Adolescents with type 1 diabetes face self-management challenges that make it difficult for them to achieve good glycemic control. In our population of adolescents with poorly controlled type 1 diabetes, the use of continuous glucose monitoring (CGM) improved patients’ glycemic time in range (TIR) and identified hypoglycemia more frequently than with intermittent self-monitoring of blood glucose throughout a 4-week interval. However, the adolescents were unable to synthesize this information to problem-solve or reduce the frequency of hypoglycemic events. Setting SMART (specific, measurable, achievable, relevant, and time-bound) diabetes management goals and providing intensive diabetes education and support could increase adolescents’ TIR and prevent hypoglycemia.

Recommendations for the management of type 1 diabetes include recording and interpreting blood glucose measurements, counting carbohydrates to calculate appropriate insulin doses, and communicating with the diabetes care team as necessary between visits. These demanding tasks continue to be a challenge for adolescents even with advanced diabetes technologies. Both low treatment adherence and withdrawal from involvement in diabetes self-management, including self-monitoring of blood glucose (SMBG) tasks, were found among adolescents in a recent study conducted by pediatric diabetes services at KK Women’s and Children’s Hospital (KKH) in Singapore (1).

The period of adolescence involves changes in hormones, cognitive processing, and social relationships. Barriers to communication, defiant behavior, and family dysfunction can interfere with diabetes self-care (2). When self-care is compromised, frequent hospital admissions are more likely. A 2018 chart audit noted that, of 47 adolescents admitted to KKH for diabetes ketoacidosis (DKA), 32 (70%) had an A1C >8.5%. Further analysis revealed a mean age of 14.3 years (SD 3.3) for these patients and a general low rate of adherence to SMBG.

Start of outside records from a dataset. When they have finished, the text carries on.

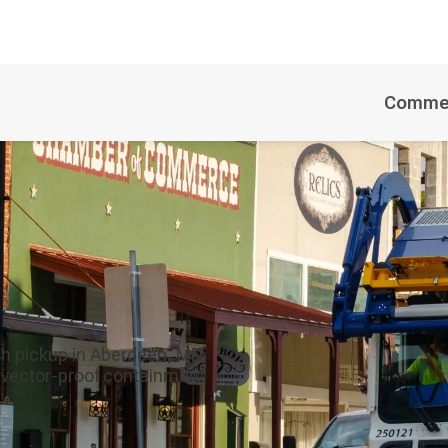
Commer
h pickup in Aberdeen, MD,
8 vector-proof containment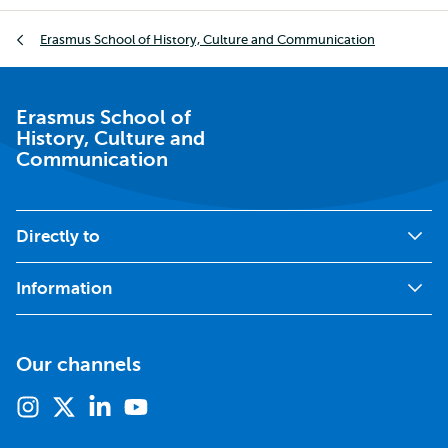
Breadcrumb
Erasmus School of History, Culture and Communication
Erasmus School of
History, Culture and
Communication
Directly to
Information
Our channels
Instagram
X
Linkedin
Youtube
(formerly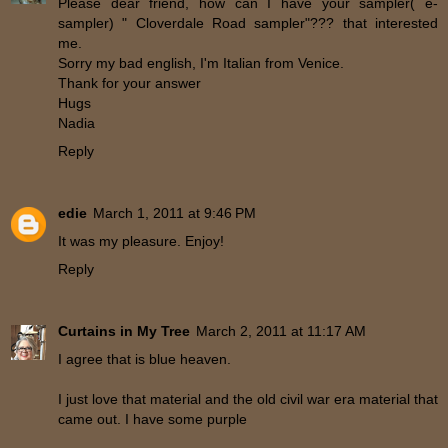
Please dear friend, how can I have your sampler( e-
sampler) " Cloverdale Road sampler"??? that interested
me.
Sorry my bad english, I'm Italian from Venice.
Thank for your answer
Hugs
Nadia
Reply
edie
March 1, 2011 at 9:46 PM
It was my pleasure. Enjoy!
Reply
Curtains in My Tree
March 2, 2011 at 11:17 AM
I agree that is blue heaven.
I just love that material and the old civil war era material that
came out. I have some purple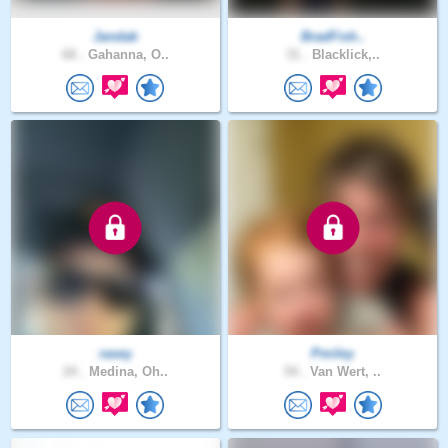
Jandab
BradFish..
68 .
Gahanna, O..
31 .
Blacklick,..
rasey
Pmiley
24 .
Medina, Oh..
54 .
Van Wert, ..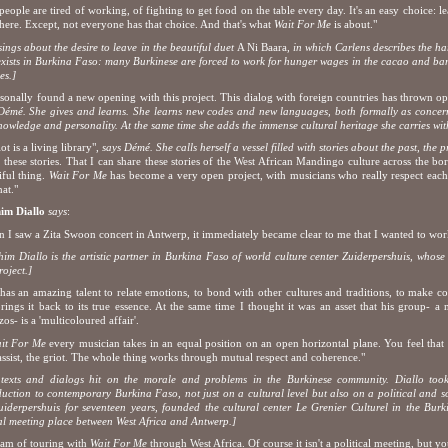
people are tired of working, of fighting to get food on the table every day. It's an easy choice: le
here. Except, not everyone has that choice. And that's what
Wait For Me
is about."
sings about the desire to leave in the
beautiful duet
A Ni Baara
, in which Carlens describes the ha
exists in Burkina Faso: many Burkinese are forced to work for hunger wages in the cacao and ban
es.]
rsonally found a new opening with this project. This dialog with foreign countries has thrown 
Démé. She gives and learns. She learns new codes and new languages, both formally as concern
nowledge and personality. At the same time she adds the immense cultural heritage she carries wi
ot is a living library",
says Démé. She calls herself a vessel filled with stories about the past, the 
ll these stories. That I can share these stories of the West African Mandingo culture across the bor
iful thing.
Wait For Me
has become a very open project, with musicians who really respect each 
hat."
him Diallo
says
:
 I saw a Zita Swoon concert in Antwerp, it immediately became clear to me that I wanted to work
him Diallo is the artistic partner in Burkina Faso of world culture center Zuiderpershuis, whose 
roject.]
 has an amazing talent to relate emotions, to bond with other cultures and traditions, to make 
rings it back to its true essence. At the same time I thought it was an asset that his group- a
zos- is a 'multicoloured affair'.
it For Me
every musician takes in an equal position on an open horizontal plane. You feel that St
assist, the griot. The whole thing works through mutual respect and coherence."
texts and dialogs hit on the morale and problems in the Burkinese community. Diallo to
duction to contemporary Burkina Faso, not just on a cultural level but also on a political and soc
uiderpershuis for seventeen years, founded the cultural center Le Grenier Culturel in the Bu
al meeting place between West Africa and Antwerp.]
eam of touring with
Wait For Me
through West Africa. Of course it isn't a political meeting, but you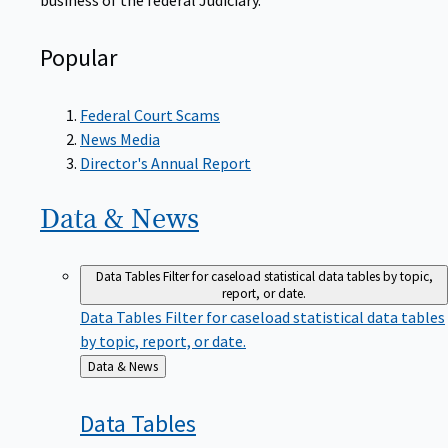
Popular
Federal Court Scams
News Media
Director's Annual Report
Data &
News
Data Tables
Filter for caseload statistical data tables by topic,
report, or date.
Data Tables
Filter for caseload statistical data tables
by topic, report, or date.
Back
Data & News
to
Data
Tables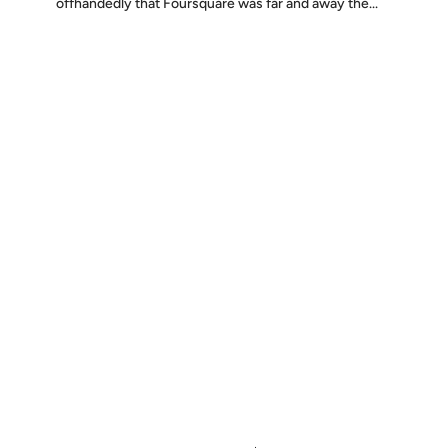
offhandedly that Foursquare was far and away the...
Discover
Press & Media
Canon
All Posts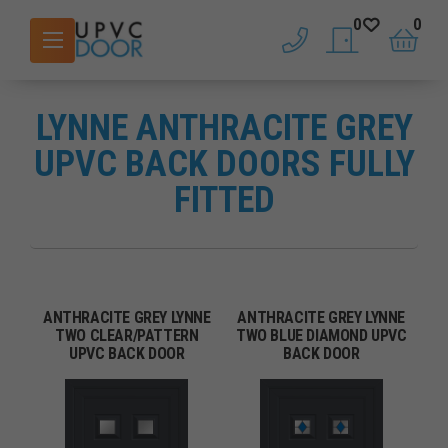
0
0
phone
saved doors
basket
LYNNE ANTHRACITE GREY
UPVC BACK DOORS FULLY
FITTED
ANTHRACITE GREY LYNNE
ANTHRACITE GREY LYNNE
TWO CLEAR/PATTERN
TWO BLUE DIAMOND UPVC
UPVC BACK DOOR
BACK DOOR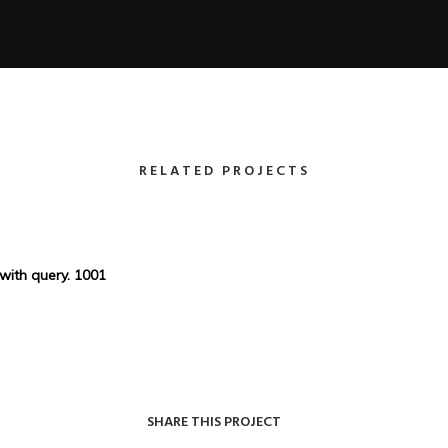
RELATED PROJECTS
 with query. 1001
SHARE THIS PROJECT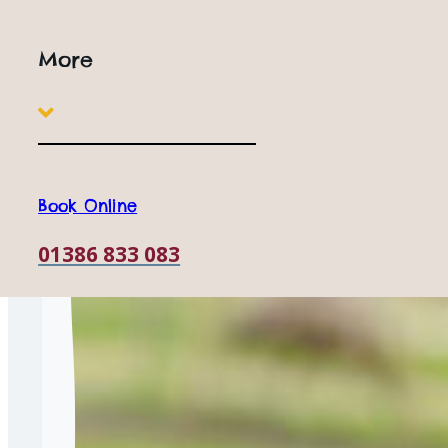
Why is sustainability important?
More
Book Online
01386 833 083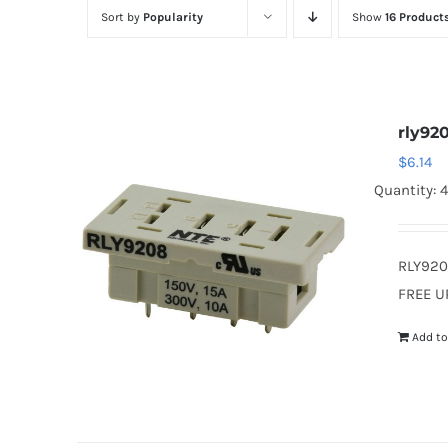
Sort by
Popularity
Show
16 Product
rly92
$
6.14
Quantity: 4
RLY920
FREE U
Add to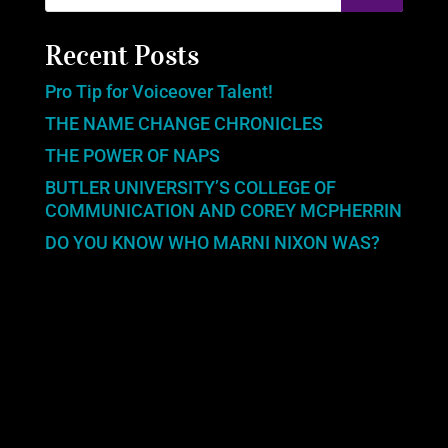
Recent Posts
Pro Tip for Voiceover Talent!
THE NAME CHANGE CHRONICLES
THE POWER OF NAPS
BUTLER UNIVERSITY’S COLLEGE OF
COMMUNICATION AND COREY MCPHERRIN
DO YOU KNOW WHO MARNI NIXON WAS?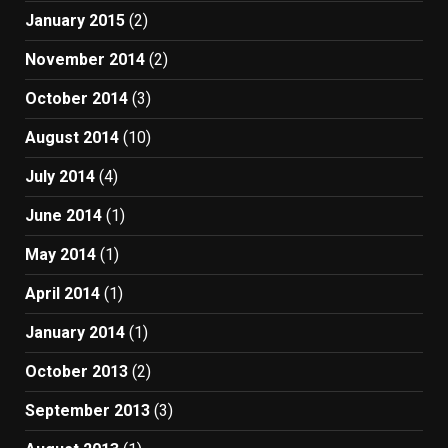
January 2015
(2)
November 2014
(2)
October 2014
(3)
August 2014
(10)
July 2014
(4)
June 2014
(1)
May 2014
(1)
April 2014
(1)
January 2014
(1)
October 2013
(2)
September 2013
(3)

DKA requires admission to an intensive care or high dependency inpatient unit. Ying et al. (3) reported that adolescence, older age of pediatrics patients, and an A1C >8.5% were strong predictors of higher diabetes-related direct costs and hospitalizations (4,5). Members of this cohort often experience a higher risk for and rapid progression to vision-threatening retinopathy early in life compared with adults with diabetes (6). The Epidemiology of Diabetes Interventions and Complications study, the long-term follow-up of the Diabetes Control and Complications Trial, reported a higher likelihood of microvascular and macrovascular disease in adolescents who had up to 6 years of suboptimal diabetes control (7). Furthermore, poor diabetes self-management behaviors and associated chronic suboptimal glycemic control can persist into adulthood (810).

Self-efficacy is defined as “an individual's belief in his or her capacity to execute behaviors necessary to produce specific performance” (11). Reduced frequency of SMBG is related to lower treatment adherence, self-efficacy, and quality of life and to worsening glycemic control in adolescents (8,12).

Technologies in glucose monitoring have evolved from an inpatient and clinic-based point-of-care tool using glucose meters to continuous glucose monitoring (CGM) for personal use. CGM devices are biosensor systems that automatically measure interstitial glucose levels every 5 minutes and store glucose data every 15 minutes, with validated accuracy and reliability (13). CGM systems can store 2 weeks of glucose readings, enabling a more comprehensive analysis of glycemic excursions to modify treatment or lifestyle factors (14). More recently in Singapore, a sensor-enabled intermittent, or “flash,” CGM (flash glucose monitoring [FGM]) system (FreeStyle Libre, Abbott Diabetes Care) has become available. The FGM system uses LibreView software to generate and share glucose profile reports so that patients and health care professionals can identify glucose patterns and trends, assess the risk of hypoglycemia, and monitor glucose variations to better inform clinical decision-making (15). CGM and FGM have also been shown to improve glycemic control (as indicated by lower A1C levels), reduce hypoglycemic excursions, and improve self-efficacy (12,15).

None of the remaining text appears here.